His view is that for India to cross 8% real GDP growth this year, it’s imperative that there is a strong sharp pickup in the corporate private investment cycle outside of infrastructure. He added that “We are six to seven months into this fiscal and we have seen no evidence that this investment cycle has picked up.”

Here is an excerpt of Mr Sajjid Z Chinoy’s conversation on CNBC-TV18.

Q - You are quite circumspect and cautious with your expectation, our poll is 8.3% and you are saying 7.8% - why?

A - For two reasons; one is a technical reason while the other is a more fundamental economic reason. The technical reason is that the corresponding quarter last year, we had a very good number 8.6%. There is a base effect at play. Technicalities apart, the key issue is we haven’t seen any strong pickup in the corporate private investment cycle outside of infrastructure.

India has about 65% consumption, about 35% investments and the rest is broadly net exports. If you abstract away from net exports for now, consumption though solid has not been spectacular and for all the euphoria in the IIP numbers every month, consumption in real terms is growing at 7-8%.

So for India to cross 8% real GDP growth this year, it’s imperative that you have a strong sharp pickup in private investment outside of infrastructure. We are six-seven months into this fiscal and we have seen no evidence that this investment cycle has picked up and that is the basis for our circumspection.

Q - Would your full target be much lower than consensus as well?

A - Yes, we are just at about 8% right now. If another month or two goes by without the investment cycle picking up, we will be forced to perhaps reduce it below 8% just because the arithmetic doesn’t add up.

Q - What are you seeing with the investment cycle, do you see no pick up at all, because a lot of economists have been calling the current spate of weak IIP numbers as aberrations, you don’t agree with them?

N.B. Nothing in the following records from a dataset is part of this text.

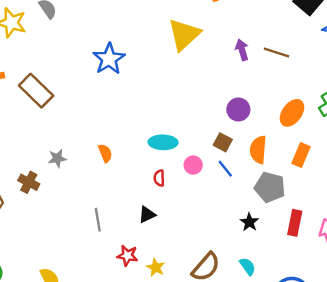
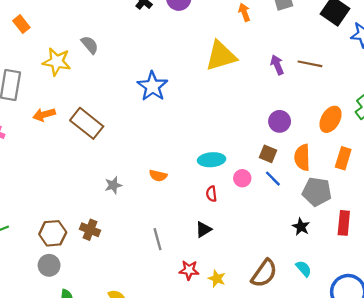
yellow triangle: (184, 34) -> (221, 56), turned 32
orange semicircle: (105, 153) -> (158, 176), turned 132
brown cross: (29, 182) -> (90, 230), moved

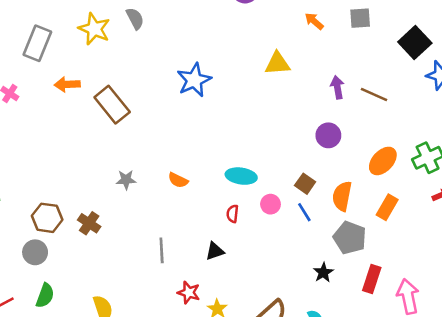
orange arrow: (244, 12) -> (314, 21), turned -42
yellow triangle: (221, 56) -> (277, 63), size x0.7
purple circle: (280, 121) -> (328, 135), moved

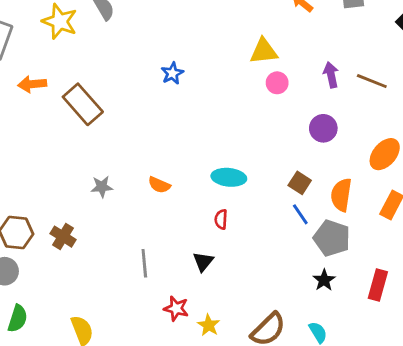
blue star: (194, 80) -> (172, 73), size x0.6
pink circle: (271, 204) -> (277, 83), moved
gray pentagon: (350, 238) -> (332, 238), moved
black triangle: (215, 251) -> (203, 262), turned -30

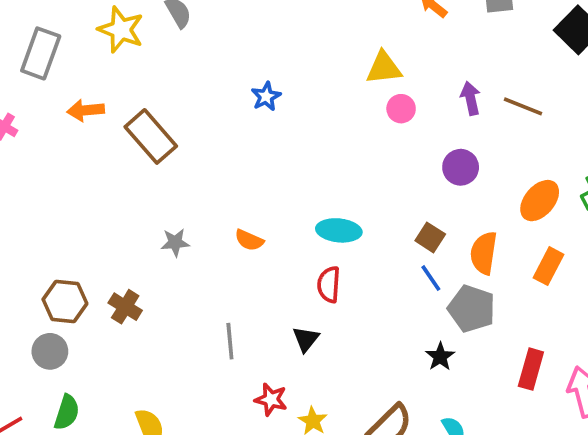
red semicircle: (221, 219) -> (329, 285), size x1.4
black star: (324, 280) -> (440, 357), moved

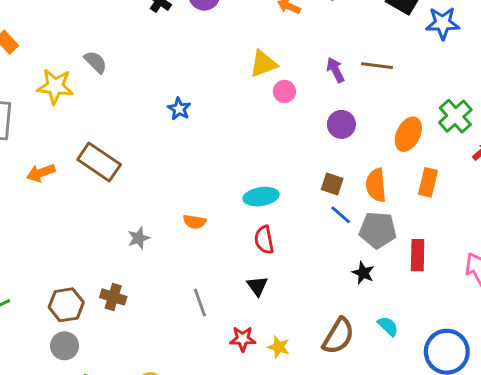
orange arrow: (86, 110) -> (41, 173), moved
red rectangle: (531, 369) -> (418, 255), moved

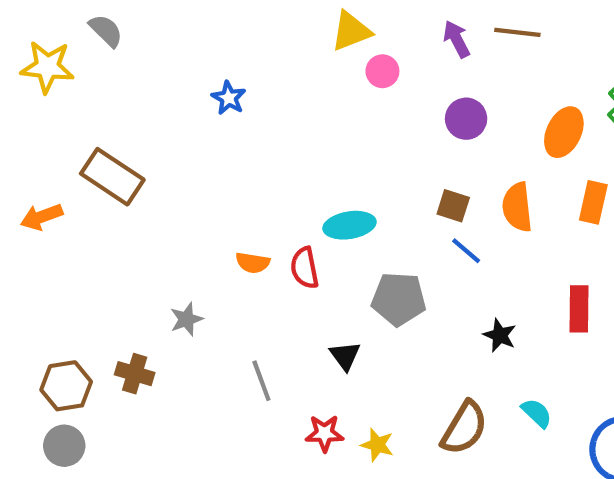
orange arrow: (41, 173) -> (42, 217), moved
gray pentagon: (378, 230) -> (399, 299), moved
gray star: (139, 238) -> (186, 319), moved
red semicircle: (264, 240) -> (305, 268), moved

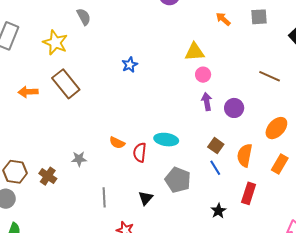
purple arrow: (457, 39) -> (207, 102), moved
yellow star: (47, 67) -> (55, 43), moved
red rectangle: (579, 309) -> (249, 193), moved

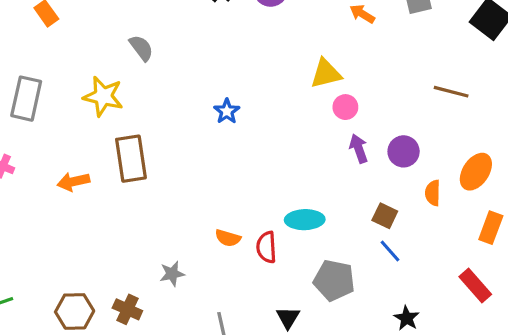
brown rectangle: (66, 84) -> (131, 159), turned 40
orange semicircle: (245, 155) -> (433, 193), moved, size x0.7
red rectangle: (249, 193) -> (475, 286), moved, turned -50

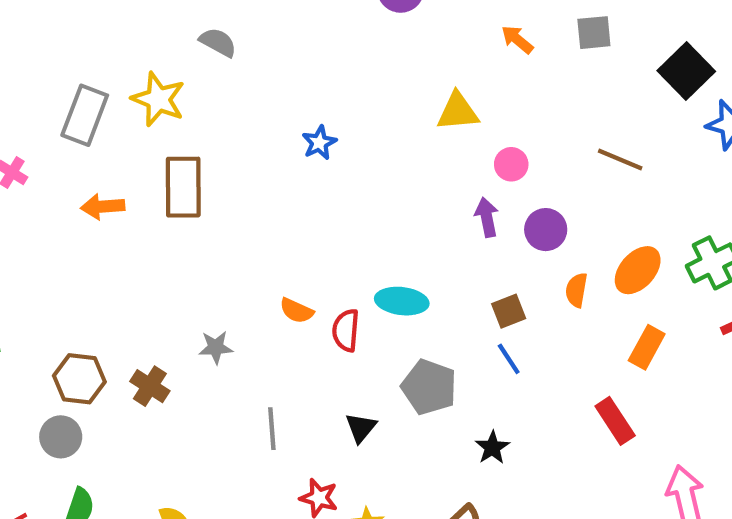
gray semicircle: (141, 48) -> (218, 42), turned -32
gray rectangle: (26, 99) -> (85, 115), moved
pink circle: (345, 107) -> (511, 164), moved
brown square: (385, 216) -> (509, 311), turned 35
black star: (407, 318) -> (492, 448), moved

A - No, because the capital goods component within the IIP is just one of the indicators we look at. If you look at capital goods, they have been extremely volatile in large part because all of that spending is infrastructure, which by definition is lumpy and volatile. So that is more evidence that the investment cycle hasn’t picked up.

But leave aside capital goods or the IIP data and look at non-food credit, look at how the trade deficits come down over the last two months, look at what the PMI is telling you or look freight traffic or port traffic if you put all these indicators together, you don’t get a sense that there is any pick up. There have been some fund raising efforts and there are anecdotes, but none of the data shows any real pick up in the investment cycle.